All solutions for electrokinetic measurements were prepared from de-ionized water, which has been vacuum-degased prior use. The electrolyte concentrations have been obtained by the addition of 0.1 M KCl, 0.1 M KOH or 0.1 M HCl solution.

Fibronectin (FN) solution was purified from adult human plasma following the protocol of Brew and Ingham (1994).

4 Results and discussion

4.1 Charge formation by unsymmetrical ion adsorption

To unravel details of the charge formation process of unsymmetrical ion adsorption Teflon^® AF films were used as a model polymer substrate without any dissociable functionalities. It was known from several earlier studies that in those cases preferential adsorption of simple electrolyte ions may lead to rather high zeta potential values (Jacobasch 1984; Werner et al. 1999). By the determination of the zeta potential in dependence of the KOH, HCl and KCl solution concentration, the impact of the different dissolved ions on the formation of surface charge at the apolar polymer surface became evident (Fig. 3): The strongest preferential adsorption was observed for the hydroxide ions which predominate over the adsorption of the hydronium ions. No effect of preferential adsorption was found for the K⁺ and Cl⁻ ions (Zimmermann et al. 2001).

Fig. 3

Zeta potential of Teflon^® AF in dependence of the KOH, HCl, and KCl solution concentration

For several compositions of the electrolyte solution the surface conductivity was determined based on the variation of the channel geometry. Results of the quantification of zeta potential and surface conductivity for Teflon^® AF in several solutions are given in Fig. 3.
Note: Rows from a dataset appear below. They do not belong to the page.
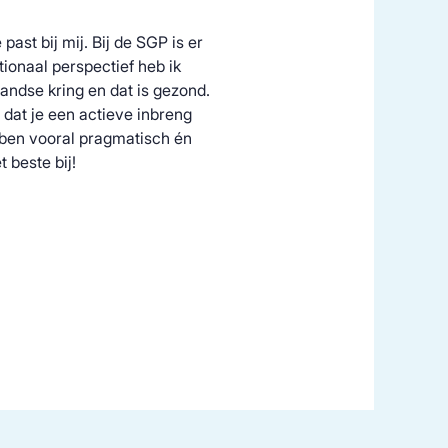
past bij mij. Bij de SGP is er
tionaal perspectief heb ik
andse kring en dat is gezond.
n dat je een actieve inbreng
k ben vooral pragmatisch én
 beste bij!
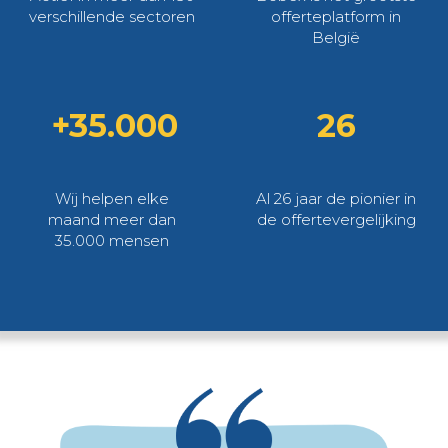
verschillende sectoren
offerteplatform in
België
+35.000
26
Wij helpen elke
Al 26 jaar de pionier in
maand meer dan
de offertevergelijking
35.000 mensen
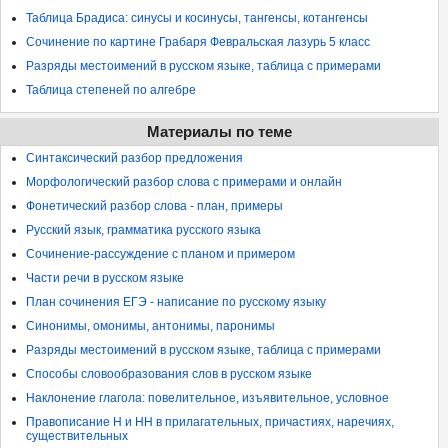
Таблица Брадиса: синусы и косинусы, тангенсы, котангенсы
Сочинение по картине Грабаря Февральская лазурь 5 класс
Разряды местоимений в русском языке, таблица с примерами
Таблица степеней по алгебре
Материалы по теме
Синтаксический разбор предложения
Морфологический разбор слова с примерами и онлайн
Фонетический разбор слова - план, примеры
Русский язык, грамматика русского языка
Сочинение-рассуждение с планом и примером
Части речи в русском языке
План сочинения ЕГЭ - написание по русскому языку
Синонимы, омонимы, антонимы, паронимы
Разряды местоимений в русском языке, таблица с примерами
Способы словообразования слов в русском языке
Наклонение глагола: повелительное, изъявительное, условное
Правописание Н и НН в прилагательных, причастиях, наречиях,
существительных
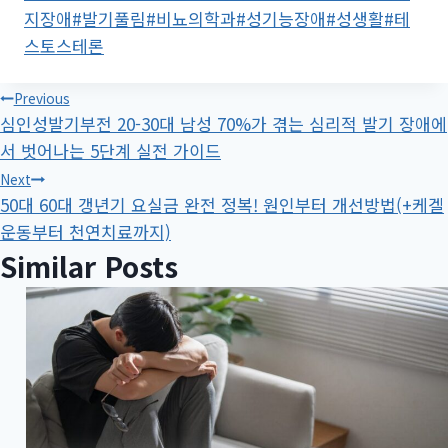
Tags:
지장애
#
발기풀림
#
비뇨의학과
#
성기능장애
#
성생활
#
테
스토스테론
글
Previous
심인성발기부전 20-30대 남성 70%가 겪는 심리적 발기 장애에
탐
서 벗어나는 5단계 실전 가이드
색
Next
50대 60대 갱년기 요실금 완전 정복! 원인부터 개선방법(+케겔
운동부터 천연치료까지)
Similar Posts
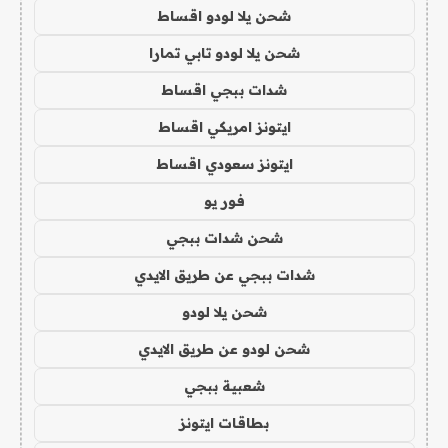
شحن يلا لودو اقساط
شحن يلا لودو تابي تمارا
شدات ببجي اقساط
ايتونز امريكي اقساط
ايتونز سعودي اقساط
فور يو
شحن شدات ببجي
شدات ببجي عن طريق الايدي
شحن يلا لودو
شحن لودو عن طريق الايدي
شعبية ببجي
بطاقات ايتونز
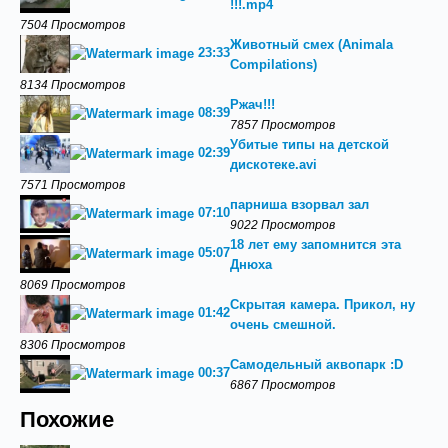
!!!.mp4
7504 Просмотров
Животный смех (Animala
23:33
Compilations)
8134 Просмотров
Ржач!!!
08:39
7857 Просмотров
Убитые типы на детской
02:39
дискотеке.avi
7571 Просмотров
парниша взорвал зал
07:10
9022 Просмотров
18 лет ему запомнится эта
05:07
Днюха
8069 Просмотров
Скрытая камера. Прикол, ну
01:42
очень смешной.
8306 Просмотров
Самодельный аквопарк :D
00:37
6867 Просмотров
Похожие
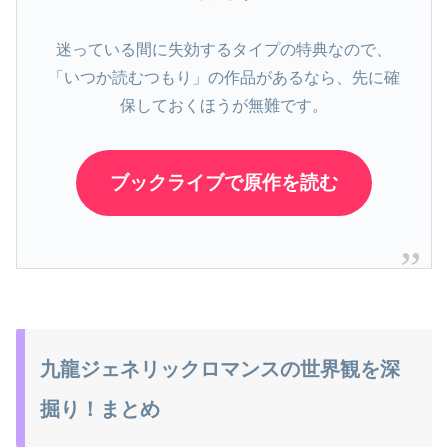
迷っている間に失効するタイプの特典なので、
「いつか読むつもり」の作品があるなら、先に確
保しておくほうが無難です。
ブックライブで原作を読む
九龍ジェネリックロマンスの世界観を深
掘り！まとめ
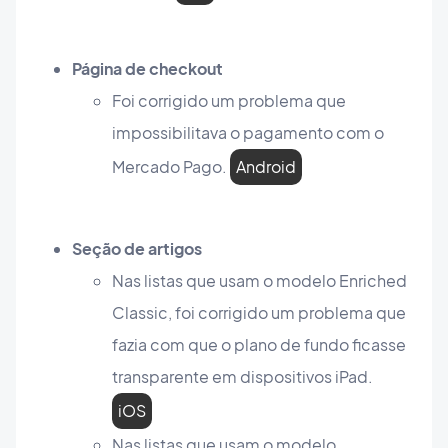
Página de checkout
Foi corrigido um problema que
impossibilitava o pagamento com o
Mercado Pago.
Android
Seção de artigos
Nas listas que usam o modelo Enriched
Classic, foi corrigido um problema que
fazia com que o plano de fundo ficasse
transparente em dispositivos iPad.
iOS
Nas listas que usam o modelo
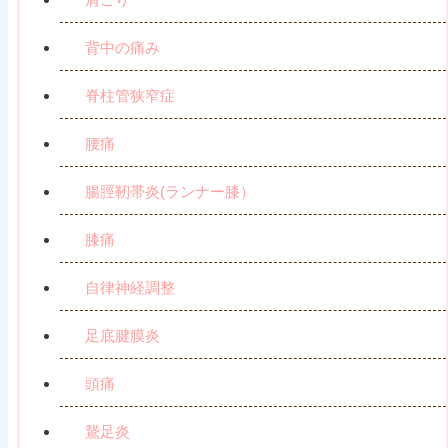
背中の痛み
脊柱管狭窄症
腰痛
腸脛靭帯炎(ランナー膝）
膝痛
自律神経調整
足底腱膜炎
頭痛
鵞足炎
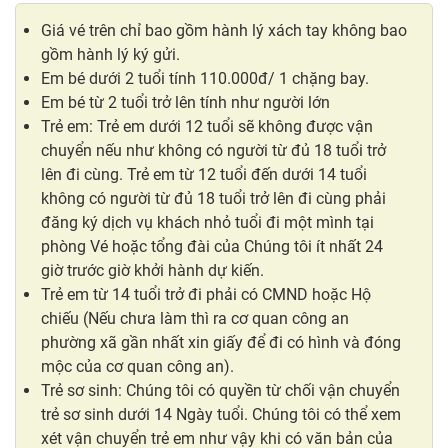
Giá vé trên chỉ bao gồm hành lý xách tay không bao
gồm hành lý ký gửi.
Em bé dưới 2 tuổi tính 110.000đ/ 1 chặng bay.
Em bé từ 2 tuổi trở lên tính như người lớn
Trẻ em: Trẻ em dưới 12 tuổi sẽ không được vận
chuyển nếu như không có người từ đủ 18 tuổi trở
lên đi cùng. Trẻ em từ 12 tuổi đến dưới 14 tuổi
không có người từ đủ 18 tuổi trở lên đi cùng phải
đăng ký dịch vụ khách nhỏ tuổi đi một mình tại
phòng Vé hoặc tổng đài của Chúng tôi ít nhất 24
giờ trước giờ khởi hành dự kiến.
Trẻ em từ 14 tuổi trở đi phải có CMND hoặc Hộ
chiếu (Nếu chưa làm thì ra cơ quan công an
phường xã gần nhất xin giấy để đi có hình và đóng
mộc của cơ quan công an).
Trẻ sơ sinh: Chúng tôi có quyền từ chối vận chuyển
trẻ sơ sinh dưới 14 Ngày tuổi. Chúng tôi có thể xem
xét vận chuyển trẻ em như vậy khi có văn bản của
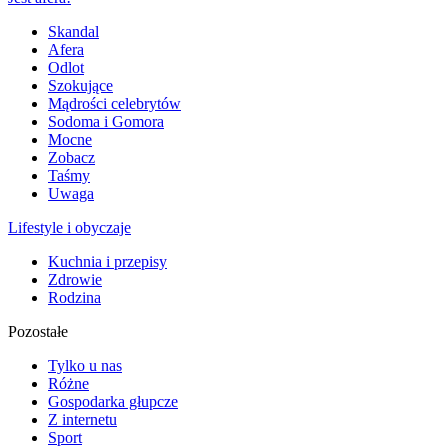
Skandal
Afera
Odlot
Szokujące
Mądrości celebrytów
Sodoma i Gomora
Mocne
Zobacz
Taśmy
Uwaga
Lifestyle i obyczaje
Kuchnia i przepisy
Zdrowie
Rodzina
Pozostałe
Tylko u nas
Różne
Gospodarka głupcze
Z internetu
Sport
For the given ideally smooth and homogeneous solid surface without dissociating surface sites, we may conclude from the charge density of the diffuse layer (σ_d) on the excess charge density of the inner layer (σ _i,e ):

$$\sigma_{{i,e}} = - \sigma _{\rm d},$$

(7)

where σ_d can be obtained from the experimentally determined zeta potential and the solution concentration:

$$\sigma_{\rm d} = {\sqrt {8\varepsilon _{0} \varepsilon _{r} RTc} }\sinh {\left({\frac{{zF\zeta }}{{2RT}}} \right)}.$$

(8)

Corresponding to the charge density σ_d, the conductivity of the diffuse layer can be calculated according to

$$K^{\sigma, d} = \frac{{2z^{2} F^{2}c}}{{RT \kappa}}\left[D_{+}\left(\hbox{e}^{{-{zF\zeta}/{2RT}}}-1\right)\left(1+\frac{{3m_{+} }}{{z^{2}}} \right)+D_{-}\left({\hbox{e}^{{{zF\zeta }/{2RT}}} - 1} \right)\left({1 + \frac{{3m_{ - } }}{{z^{2} }}} \right) \right],$$

(9)

where m _±=(RT/F)²(2ɛ₀ɛ r/3ηD±) describes the relative contribution of the electroosmosis to K ^σ,d and κ⁻¹ is the Debye radius (Bikerman 1935). Equation 9 involves the assumption that ζ and Ψ_d coincide. If this prerequisite is fulfilled the calculation provides precise results since the composition of the bulk electrolyte phase is known and the ion concentration in the diffuse layer is simply attributed to electrostatics. If the diffuse layer conductivity (K ^σ,d) is known the inner layer conductivity K ^σ,i is obtained from the experimentally determined data of K ^σ to Eq. 10:

$$K^{{\sigma, i}} = K^{\sigma } - K^{{\sigma, d}}.$$

(10)

The inner layer conductivity expected for the excess of the charge determining ions (K ^{σ, i} _e ) can be estimated by Eq. 11 using the bulk mobilities which might be considered as upper boundaries of the probable range:

$$K^{{\sigma, i}}_{e} = {\left| {\sigma _{{i,e}} } \right|}u_{{i,e}},$$

(11)

where u _i,e is the mobility of the potential determining ion. The corresponding surface concentration Γ _e of the excess charge carriers can be obtained by Eq. 12:

$$\Gamma _{e} = \frac{1}{F}\frac{{{\left| {\sigma _{{i,e}} } \right|}}}{{{\left| z \right|}}}.$$

(12)

The difference between K ^{σ, i} and K^{σ, i} _e can be evaluated according to Eq. 13 to estimate the surface concentration Γ _n of cations and anions in the inner layer which neutralize each other and therefore do not contribute to the surface charge:

$$\Gamma _{n} = \frac{{K^{{\sigma, i}} - K^{{\sigma, i}}_{e} }}{{{\left| z \right|}F{\left({u_{ + } + u_{ - } } \right)}}}.$$

(13)

The sum of the excess ion concentration and the surface concentration of anions and cations which neutralize each other provides the total ion concentration in the inner layer, which can be converted to the values for the areas A _I per inner layer ion:

$$A_{\rm I} = \frac{1}{{N_{\rm A} {\left({\Gamma _{e} + \Gamma _{n} } \right)}}}.$$

(14)

The results of this evaluation are given in Table 1. The presented data are unique by indicating the content of neutralized ions in the inner layer and, thus, the total density of ions in the stagnant part of the interface. It is evident that despite of the rather high zeta potential values obtained the ion density in the inner layer remains far below monolayer coverage. There is an increase of the inner layer ion density with increasing ionic strength of the electrolyte solution and with their content of charge determining ions.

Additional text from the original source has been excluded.